Numerous investigations have peppered NCAA schools as varying levels of payoffs and infractions have been considered, and it has led us to the point where we seem ready to discuss compensation for athletes.
When we begin to consider the amount of work, pressure and time that goes into maintaining being a student as well as an athlete, the first factor to understand is the near impossibility to have a job within the entire mix. Balancing practices, workouts and games, along with classes, tests and study groups is nearly impossible as it is.
A second factor to put into consideration is the perception that all student-athletes are on full-ride scholarships that cover all of their tuition. This is grossly incorrect as each sport is slated with a scholarship cap from the NCAA. For example, Football Bowl Subdivision programs, also known as the FBS and includes the upper Division 1 programs, has a cap of 85 full-ride scholarships. In contrast, baseball is only allowed 11.7 full rides.
Often times, even at Oregon State, we see rosters with a higher number of student-athletes than available scholarships. The three-time national title holding Beaver Baseball program has 37 rostered players for the past 2019 season. Therefore, it is inevitable that a portion will likely not have any scholarships at all while most will receive a quarter or a half of a scholarship. There will likely be a couple that have a full ride or a higher scholarship portion but, overall, the team as a whole will mostly have split scholarships.
These considerations are important when paired with the fact that currently college athletes are barred from gaining any third-party endorsements from companies for using their name or their image. For example, hypothetically, imagine the McDonald’s corporation wants to use a student’s name and image to promote a product. A normal student with the university is allowed to do so and gain profit from it.
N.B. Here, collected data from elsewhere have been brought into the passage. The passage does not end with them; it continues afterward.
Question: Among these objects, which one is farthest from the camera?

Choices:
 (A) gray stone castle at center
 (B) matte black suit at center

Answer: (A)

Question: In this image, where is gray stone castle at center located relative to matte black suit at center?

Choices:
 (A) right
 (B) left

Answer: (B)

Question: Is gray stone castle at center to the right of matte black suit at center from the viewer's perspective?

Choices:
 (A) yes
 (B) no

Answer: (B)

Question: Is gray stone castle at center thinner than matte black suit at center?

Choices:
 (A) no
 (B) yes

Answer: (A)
A student-athlete is not.
Unfortunately, the implications of legislation, such as California’s Fair Pay to Play bill, are impossible to control at this point and we are on the verge of Pandora’s box. Once national regulations and permitances are implemented, there will be no going back.
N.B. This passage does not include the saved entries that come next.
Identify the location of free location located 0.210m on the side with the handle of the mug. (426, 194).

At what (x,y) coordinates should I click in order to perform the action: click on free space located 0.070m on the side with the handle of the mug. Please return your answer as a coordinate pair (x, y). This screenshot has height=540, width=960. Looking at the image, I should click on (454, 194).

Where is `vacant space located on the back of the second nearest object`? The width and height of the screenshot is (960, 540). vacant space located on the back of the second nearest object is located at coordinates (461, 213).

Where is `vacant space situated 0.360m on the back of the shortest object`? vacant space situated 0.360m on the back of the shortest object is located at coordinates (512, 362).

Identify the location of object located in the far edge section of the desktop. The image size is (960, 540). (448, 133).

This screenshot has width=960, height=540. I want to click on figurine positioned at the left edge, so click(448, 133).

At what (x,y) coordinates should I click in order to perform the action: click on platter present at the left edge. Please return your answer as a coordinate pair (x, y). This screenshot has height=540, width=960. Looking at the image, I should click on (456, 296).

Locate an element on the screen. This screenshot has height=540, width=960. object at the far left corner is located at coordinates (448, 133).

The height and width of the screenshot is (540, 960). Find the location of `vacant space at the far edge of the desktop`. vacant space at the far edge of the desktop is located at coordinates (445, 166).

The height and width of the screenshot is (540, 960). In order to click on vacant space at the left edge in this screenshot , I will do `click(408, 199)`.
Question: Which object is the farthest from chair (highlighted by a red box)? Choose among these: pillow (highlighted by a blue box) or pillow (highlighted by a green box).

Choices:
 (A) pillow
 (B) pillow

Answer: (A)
OSU Senior Associate Athletic Director for Student-Athlete Development Kimya Massey said the opportunity given by these proposed rule changes allow for the athletes to benefit from their own name, image and likeness while also giving them the opportunity to become entrepreneurs and advance their business ideas.
“There is a possibility that only a small percentage will benefit, which could impact those who will not benefit,” Massey said via email. “There could also be third-party individuals who may try to take advantage of incoming student-athletes and who may put them in tough situations.”
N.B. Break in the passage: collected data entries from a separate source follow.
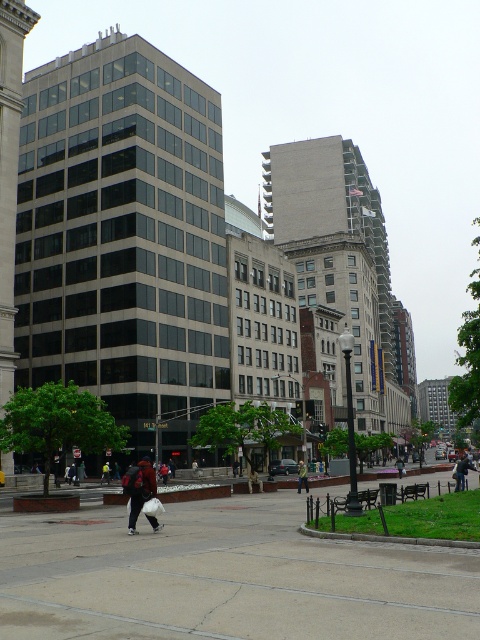 Question: Which of the following is the closest to the observer?

Choices:
 (A) dark gray jacket at center
 (B) dark brown leather backpack at center
 (C) green fabric jacket at center

Answer: (B)

Question: Is green fabric jacket at center further to camera compared to dark gray jacket at center?

Choices:
 (A) yes
 (B) no

Answer: (B)

Question: Is green fabric jacket at center below dark gray jacket at center?

Choices:
 (A) yes
 (B) no

Answer: (B)

Question: Which point appears farthest from the camera in this image?

Choices:
 (A) tap(134, 500)
 (B) tap(400, 467)
 (C) tap(303, 477)

Answer: (B)

Question: Does dark brown leather backpack at center lie in front of green fabric jacket at center?

Choices:
 (A) yes
 (B) no

Answer: (A)

Question: Which object is the farthest from the green fabric jacket at center?

Choices:
 (A) dark brown leather backpack at center
 (B) dark gray jacket at center

Answer: (A)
Massey said these discrepancies and inequalities that may result from varying levels of outside financial gain could impact team chemistry. Another major concern is how implementation could affect Title IX and equality for men and women athletes. As higher profile athletes could continue to benefit, it is important to note that this could create real and perceived inequalities between men’s and women’s sports.
Halli Briscoe, senior gymnast and president of the Student-Athlete Advisory Committee, is also a Student-Athlete Leadership Team representative and attended the PAC-12’s Fall SALT conference to discuss the topic of these pay to play legislations.
“I speak for the majority of OSU and PAC-12 athletes when I say: As student-athletes, we are not in agreement with SB 206 passed by the state of California, nor are we in agreement with any copycat bills pertaining to pay for play,” Briscoe said via email. “However, we do feel that an athlete should have the ability to profit off of their name, image, and likeness as long as they are using it to advance their own professional development as any regular student would be able to do. We do not support a new system that mimics professional sports, we want to keep the culture associated with college athletics as best we can.”
Briscoe said she firmly believes these acts are not equitable for all student -athletes. She said they will benefit the top 2% of athletes, therefore dropping support for the other 98% both from the university and from third-parties.
“Right now it is hard to determine the effects of introducing these new proposals, but when considering hypothetical situations, we do see the potential decrease in resources each athletic department will be able to provide,” Briscoe said. “[This] could lead to cutting entire teams from universities, specifically teams that do not provide much income.”
Beyond all of the impacts, the biggest concern is the absence of limitation. We cannot determine the impacts of these inequitable acts if there is no limitation. As the NCAA faces this Pandora’s box, they must consider the disparities between programs and universities.
Schools with higher exposure to media will gain athletes who belong to this top 2% when they see the opportunity to earn more money with certain programs. There is also no ability to limit how much student-athletes would make. This increases the division between these two levels. Imposing a cap is an important step in the equity of this legislation.
An example of a cap that could be employed for earning money could be limiting any external endorsement or funds to a total dollar amount. This dollar amount could be the equivalent of a working 20 hours a week at minimum wage within their city. A regulation like this could be translatable to any city in the country and would be equitable to the same amount a student could earn with an on-campus job as a full-time student.
The argument is not that student-athletes should not be paid. The argument is that they should have the same opportunities as other students to be paid for their image, name and likeness under equitable measures that can be enforced across all schools. Each program and each athlete should have the same opportunity to earn money and better themselves.